Dejaste al frente de una nación hermana a políticos con falta de sentido común, responsables de la salida de millones de jóvenes con futuros brillantes y que ahora sobreviven vendiendo pasteles y hallacas en buses y parques de países ajenos, y seleccionaste como líder a un hombre que detesta a las mujeres y a los migrantes. Dejaste que ganara un personaje que basó su campaña en amenazas e insultos.
Permitiste que en nombre del creador se arrojaran bombas a diestra y siniestra y que acabaron con la vida de muchos inocentes. Te llevaste a los héroes brasileños chapercoenses que pusieron a soñar a miles, a aquellos que antes de ver truncadas sus vidas demostraron que los milagros existen y que aparecen cuando te dedicas.

Te hiciste el desentendido y dejaste sin sanción a las personas que acumularon riquezas ilegalmente y que amenazaron de muerte a quienes cumplen con su trabajo: velar por la seguridad.

Enloqueciste, sacudiste a mi país y te llevaste a decenas de personas. Dejaste a una madre sin su única hija, a un par de abuelos sin su casa y a varios niños sin padres.

No conforme con eso dejaste que la avaricia del hombre siga su curso sin importar la ola de contaminación en Chile, India y Francia.
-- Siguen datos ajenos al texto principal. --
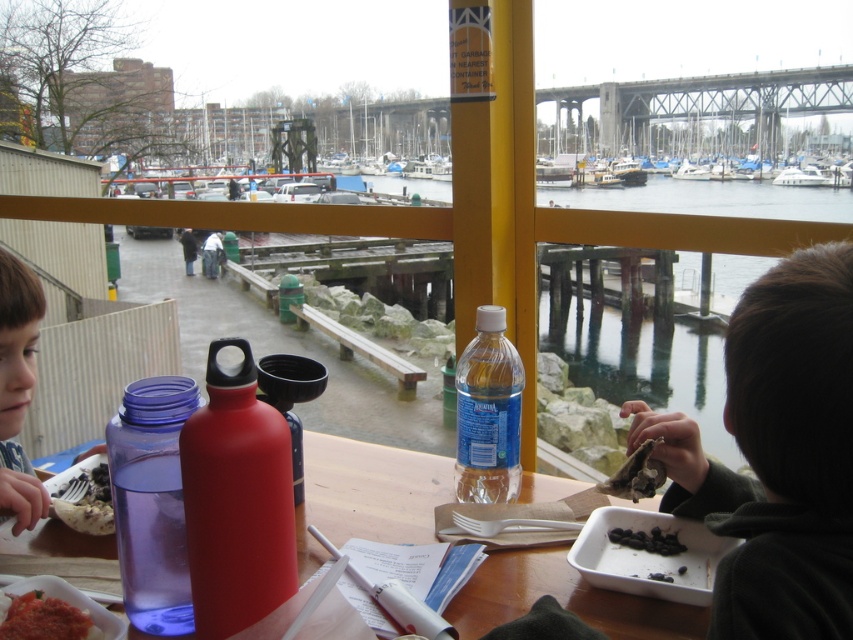 Who is positioned more to the right, red matte water bottle at center or dark brown crispy fish at lower right?

Positioned to the right is dark brown crispy fish at lower right.

Measure the distance between point (229,390) and camera.

Point (229,390) and camera are 25.04 inches apart.

This screenshot has width=853, height=640. Describe the element at coordinates (236, 500) in the screenshot. I see `red matte water bottle at center` at that location.

This screenshot has height=640, width=853. I want to click on red matte water bottle at center, so click(x=236, y=500).

Is black matte tray at lower right closer to camera compared to smooth pinkish paste at lower left?

No.

Is black matte tray at lower right smaller than smooth pinkish paste at lower left?

Actually, black matte tray at lower right might be larger than smooth pinkish paste at lower left.

The height and width of the screenshot is (640, 853). In order to click on black matte tray at lower right in this screenshot , I will do `click(648, 556)`.

At what (x,y) coordinates should I click in order to perform the action: click on black matte tray at lower right. Please return your answer as a coordinate pair (x, y). The width and height of the screenshot is (853, 640). Looking at the image, I should click on (648, 556).

Is red matte water bottle at center positioned behind black matte tray at lower right?

No, it is in front of black matte tray at lower right.

Who is shorter, red matte water bottle at center or black matte tray at lower right?

black matte tray at lower right

Where is `red matte water bottle at center`? red matte water bottle at center is located at coordinates (236, 500).

What are the coordinates of `red matte water bottle at center` in the screenshot? It's located at (236, 500). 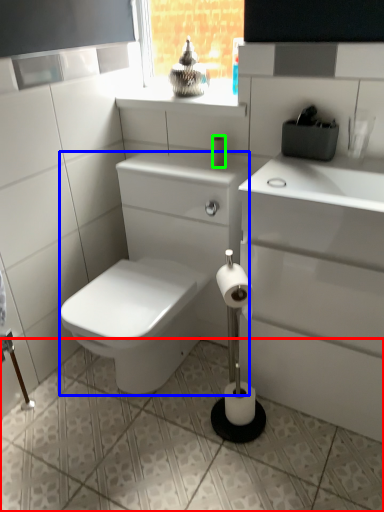 Question: Considering the real-world distances, which object is closest to ceramic tile (highlighted by a red box)? porcelain (highlighted by a blue box) or toilet paper (highlighted by a green box).

Choices:
 (A) porcelain
 (B) toilet paper

Answer: (A) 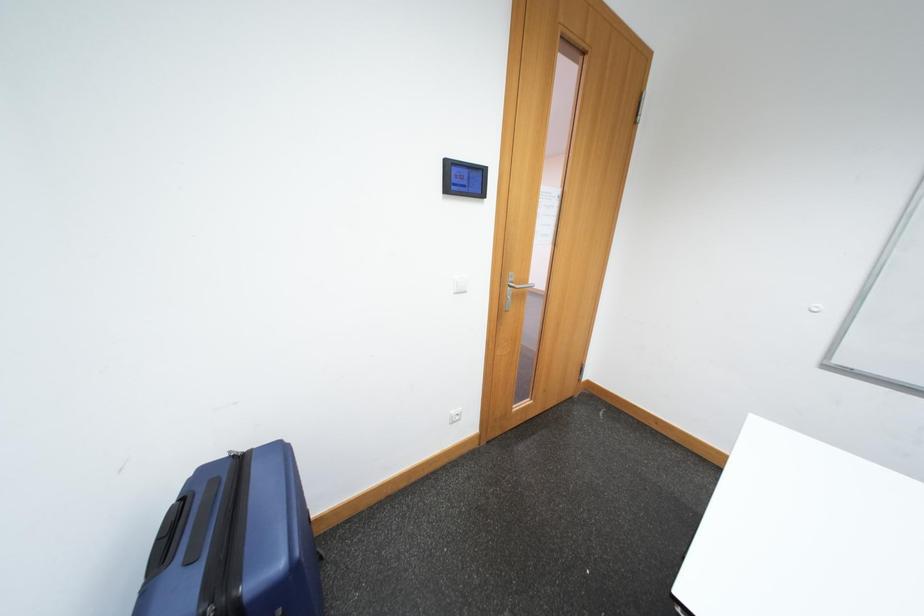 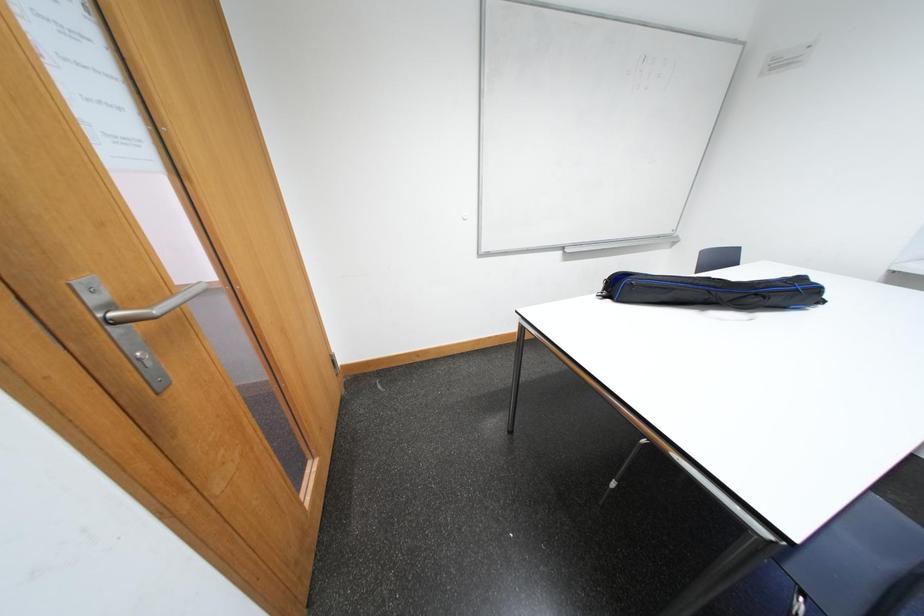 In the scene shown: The images are taken continuously from a first-person perspective. In which direction is your viewpoint rotating?

The rotation direction of the camera is right-down. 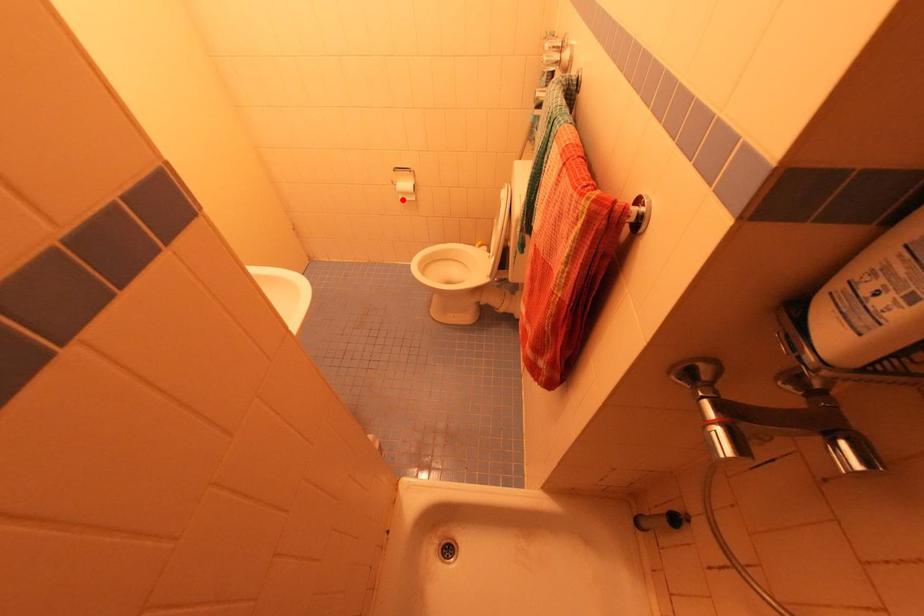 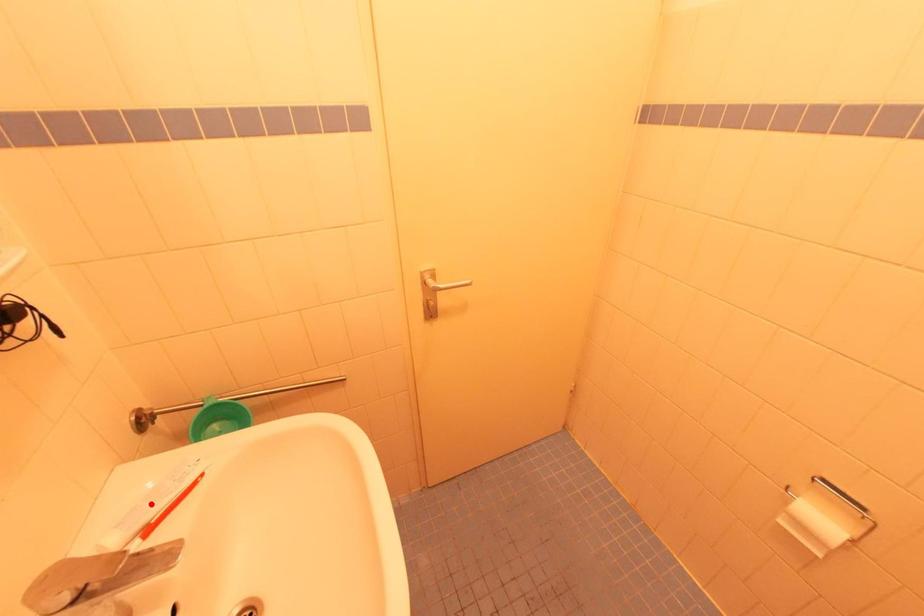 I am providing you with two images of the same scene from different viewpoints. A red point is marked on the first image and another point is marked on the second image. Is the marked point in image1 the same physical position as the marked point in image2?

No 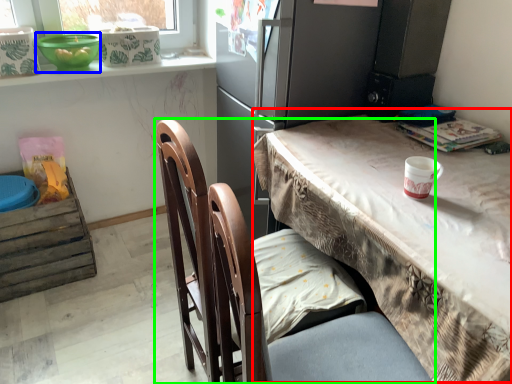 Question: Which is nearer to the table (highlighted by a red box)? bowl (highlighted by a blue box) or chair (highlighted by a green box).

Choices:
 (A) bowl
 (B) chair

Answer: (B) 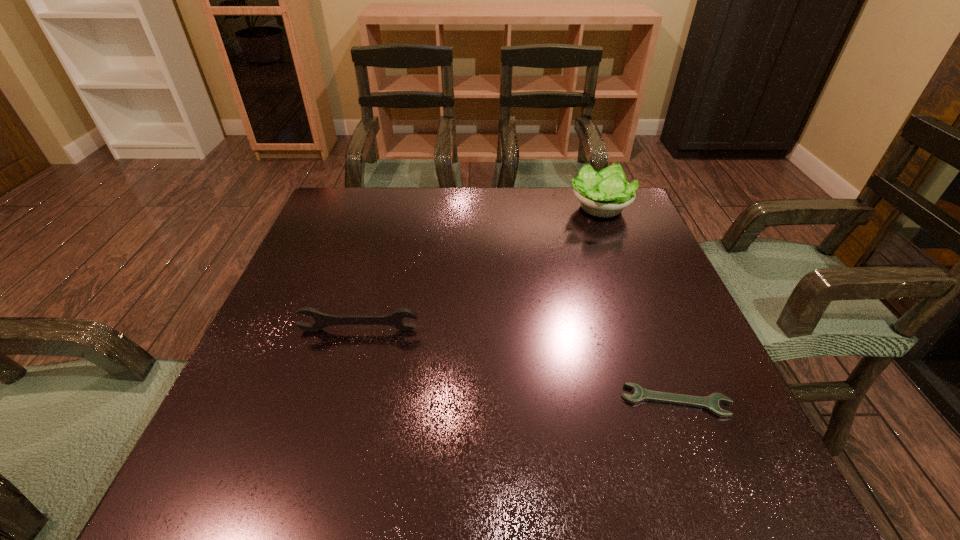 Find the location of a particular element. lettuce that is at the right edge is located at coordinates (606, 193).

Find the location of a particular element. The height and width of the screenshot is (540, 960). wrench present at the right edge is located at coordinates (711, 402).

Identify the location of object at the far right corner. [x=606, y=193].

Where is `vacant space at the far edge of the desktop`? vacant space at the far edge of the desktop is located at coordinates [x=553, y=219].

In the image, there is a desktop. Where is `vacant space at the near edge`? Image resolution: width=960 pixels, height=540 pixels. vacant space at the near edge is located at coordinates (430, 448).

In order to click on free spot at the left edge of the desktop in this screenshot , I will do `click(324, 291)`.

This screenshot has height=540, width=960. I want to click on free spot at the far right corner of the desktop, so click(601, 222).

In the image, there is a desktop. Identify the location of vacant space at the near right corner. (693, 480).

At what (x,y) coordinates should I click in order to perform the action: click on free space between the leftmost object and the right wrench. Please return your answer as a coordinate pair (x, y). The image size is (960, 540). Looking at the image, I should click on (517, 366).

Image resolution: width=960 pixels, height=540 pixels. Identify the location of free space that is in between the taller wrench and the lettuce. (479, 269). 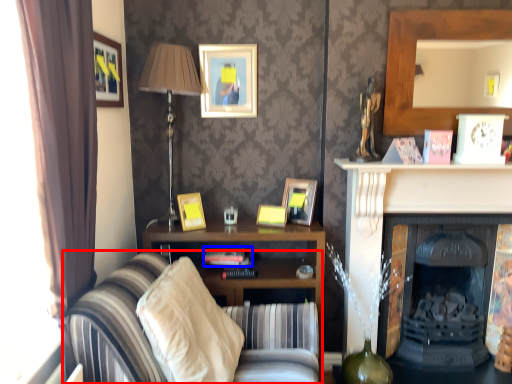 Question: Which point is closer to the camera, studio couch (highlighted by a red box) or book (highlighted by a blue box)?

Choices:
 (A) studio couch
 (B) book

Answer: (A) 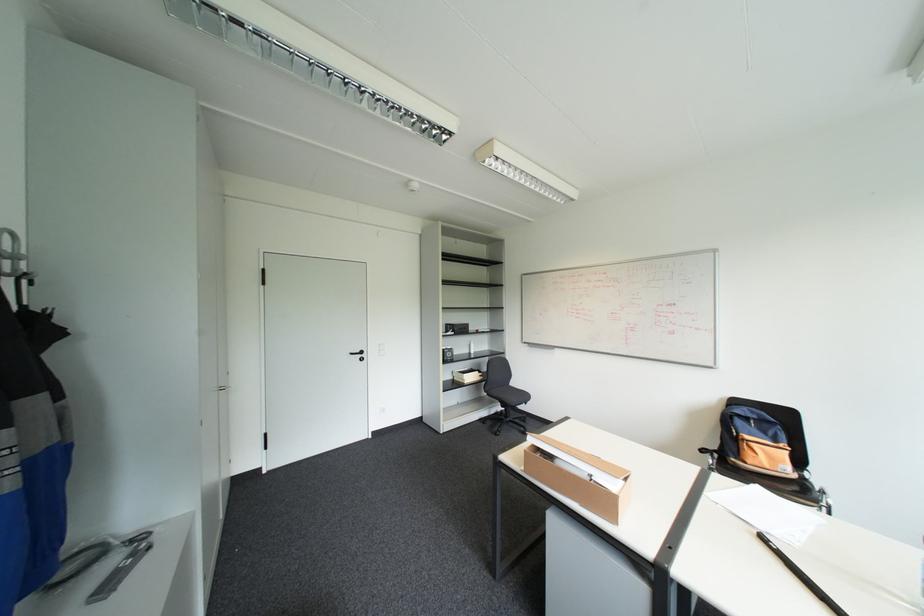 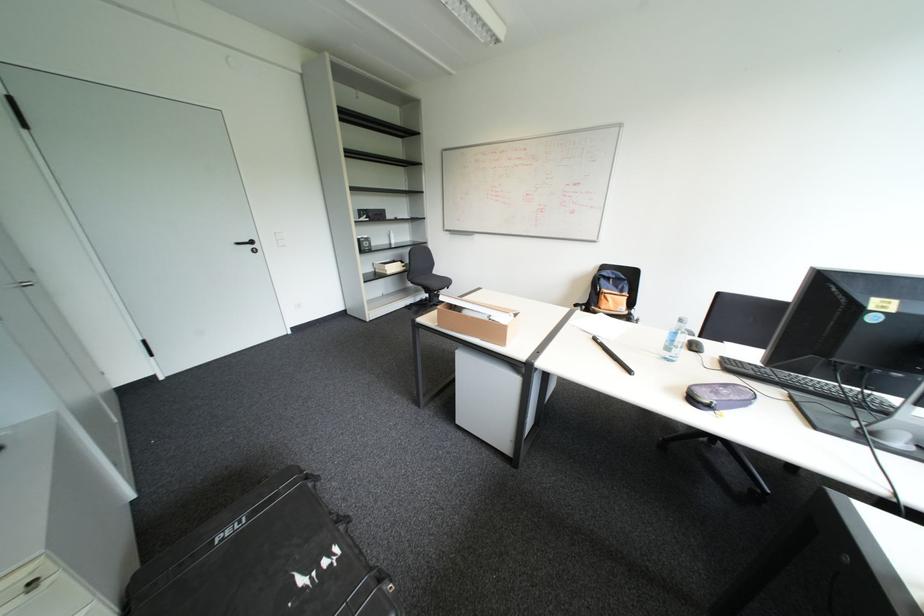 Question: The images are taken continuously from a first-person perspective. In which direction are you moving?

Choices:
 (A) Left
 (B) Right
 (C) Forward
 (D) Backward

Answer: (B) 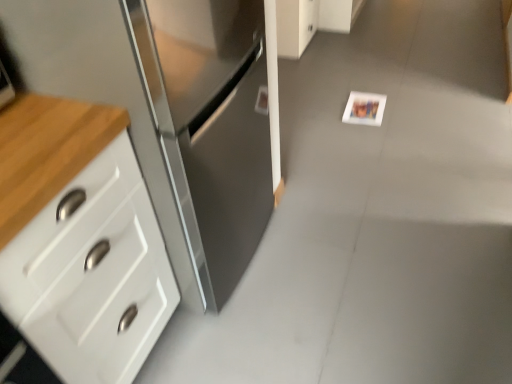 Question: From a real-world perspective, is white glossy cabinet at upper center, placed as the 1th cabinetry when sorted from right to left, above or below white matte postcard at center?

Choices:
 (A) above
 (B) below

Answer: (A)

Question: Considering the relative positions of white glossy cabinet at upper center, which appears as the second cabinetry when viewed from the left, and white matte postcard at center in the image provided, is white glossy cabinet at upper center, which appears as the second cabinetry when viewed from the left, to the left or to the right of white matte postcard at center?

Choices:
 (A) right
 (B) left

Answer: (B)

Question: Estimate the real-world distances between objects in this image. Which object is closer to the stainless steel cabinet at left, the first cabinetry positioned from the left?

Choices:
 (A) white matte postcard at center
 (B) white glossy cabinet at upper center, placed as the 1th cabinetry when sorted from right to left

Answer: (A)

Question: Which is farther from the stainless steel cabinet at left, positioned as the second cabinetry in right-to-left order?

Choices:
 (A) white glossy cabinet at upper center, the second cabinetry when ordered from bottom to top
 (B) white matte postcard at center

Answer: (A) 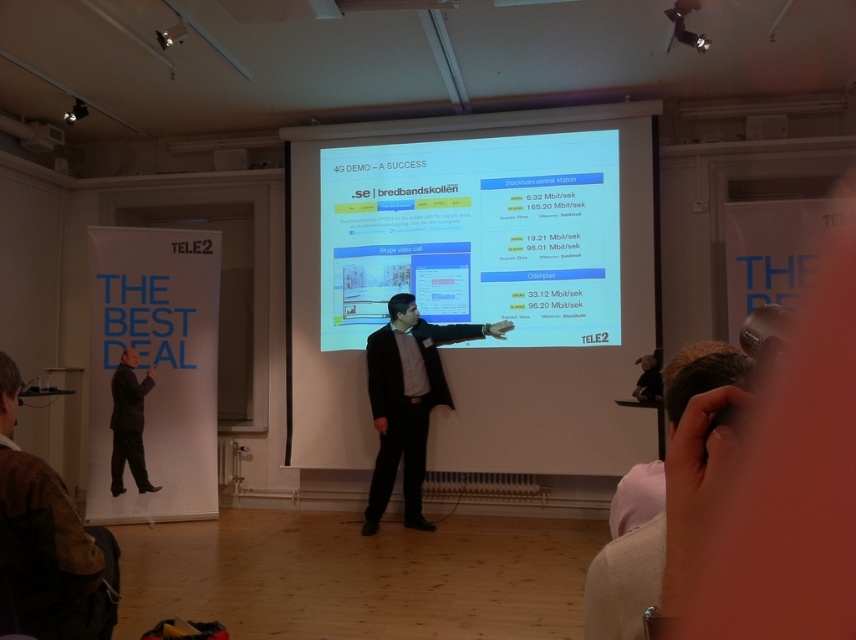 Question: Which object is the farthest from the dark suit at left?

Choices:
 (A) matte white projector screen at center
 (B) white paperboard at left
 (C) brown wool sweater at lower left

Answer: (C)

Question: Based on their relative distances, which object is nearer to the white paperboard at left?

Choices:
 (A) brown wool sweater at lower left
 (B) matte white projector screen at center
 (C) black suit at center

Answer: (B)

Question: Can you confirm if matte white projector screen at center is thinner than white glossy projector screen at center?

Choices:
 (A) no
 (B) yes

Answer: (A)

Question: Which object appears closest to the camera in this image?

Choices:
 (A) matte white projector screen at center
 (B) white glossy projector screen at center
 (C) dark suit at left
 (D) black suit at center

Answer: (D)

Question: Does white glossy projector screen at center appear over dark suit at left?

Choices:
 (A) yes
 (B) no

Answer: (A)

Question: Is matte white projector screen at center bigger than black suit at center?

Choices:
 (A) yes
 (B) no

Answer: (A) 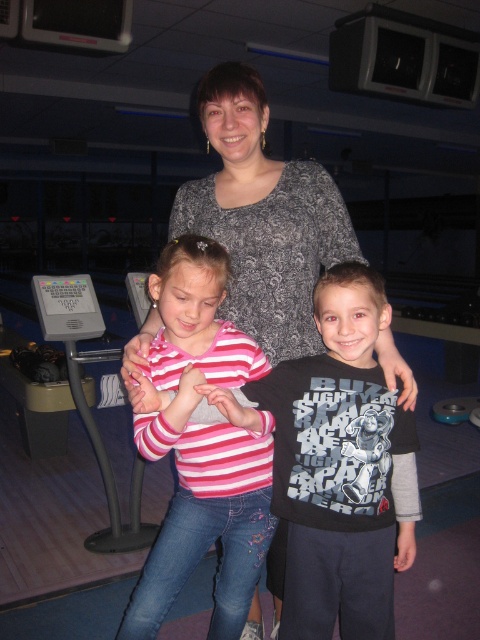 Question: Among these points, which one is farthest from the camera?

Choices:
 (A) (264, 298)
 (B) (168, 531)

Answer: (A)

Question: Which object is closer to the camera taking this photo?

Choices:
 (A) pink striped shirt at center
 (B) black cotton shirt at center

Answer: (B)

Question: Does black cotton shirt at center have a larger size compared to dark gray textured sweater at center?

Choices:
 (A) yes
 (B) no

Answer: (B)

Question: Is black cotton shirt at center above dark gray textured sweater at center?

Choices:
 (A) yes
 (B) no

Answer: (B)

Question: Estimate the real-world distances between objects in this image. Which object is farther from the dark gray textured sweater at center?

Choices:
 (A) pink striped shirt at center
 (B) black cotton shirt at center

Answer: (A)

Question: Where is black cotton shirt at center located in relation to pink striped shirt at center in the image?

Choices:
 (A) right
 (B) left

Answer: (A) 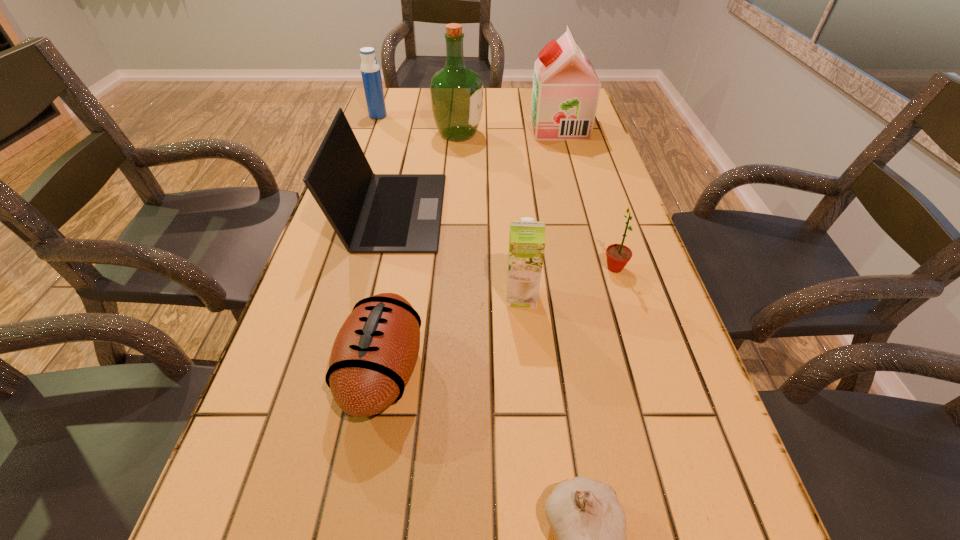 At what (x,y) coordinates should I click in order to perform the action: click on vacant space located on the front-facing side of the liquor. Please return your answer as a coordinate pair (x, y). This screenshot has width=960, height=540. Looking at the image, I should click on (528, 134).

This screenshot has width=960, height=540. Find the location of `free spot located with the cap open on the farther soya milk`. free spot located with the cap open on the farther soya milk is located at coordinates (420, 127).

What are the coordinates of `free space located with the cap open on the farther soya milk` in the screenshot? It's located at (468, 127).

Image resolution: width=960 pixels, height=540 pixels. Find the location of `free region located 0.370m with the cap open on the farther soya milk`. free region located 0.370m with the cap open on the farther soya milk is located at coordinates (423, 127).

This screenshot has width=960, height=540. I want to click on free location located on the back of the water bottle, so click(x=386, y=94).

Locate an element on the screen. The width and height of the screenshot is (960, 540). free space located 0.090m on the screen of the fifth nearest object is located at coordinates (476, 211).

I want to click on vacant space located on the left of the left soya milk, so click(362, 296).

I want to click on vacant space located 0.080m on the face of the fifth farthest object, so click(x=567, y=268).

Find the location of a particular element. vacant space located 0.260m on the face of the fifth farthest object is located at coordinates (489, 268).

Locate an element on the screen. The height and width of the screenshot is (540, 960). free space located on the face of the fifth farthest object is located at coordinates (519, 268). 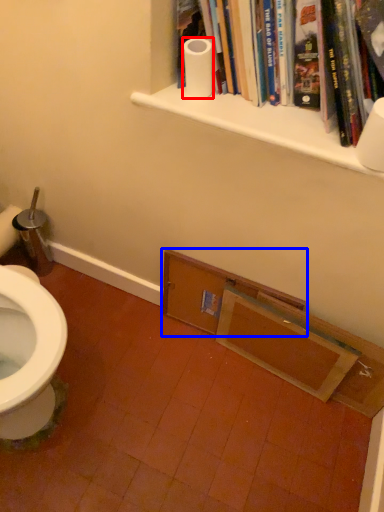 Question: Among these objects, which one is nearest to the camera, toilet paper (highlighted by a red box) or shelf (highlighted by a blue box)?

Choices:
 (A) toilet paper
 (B) shelf

Answer: (A) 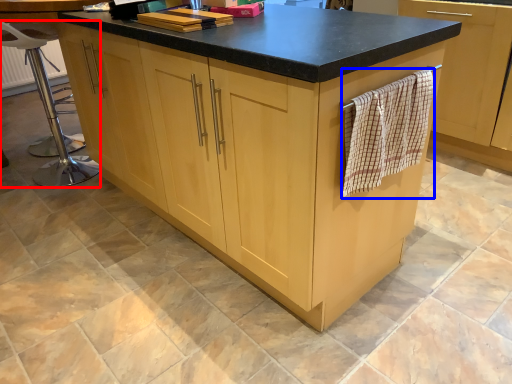 Question: Which of the following is the closest to the observer, bar stool (highlighted by a red box) or bath towel (highlighted by a blue box)?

Cada vez es más difícil respirar aire puro. Las grandes empresas abarcan todo: tierra, agua, aire.

Por eso y mucho más te pido que no vuelvas, que te vayas y que como recompensa por tanto daño y dolor nos dejes un 2017 cargado de fe para seguir soñando con un futuro mejor.

Queridos lectores que tengan un hermoso año nuevo Que llegue repleto de cosas maravillosas, pero sobre todo de salud y amor.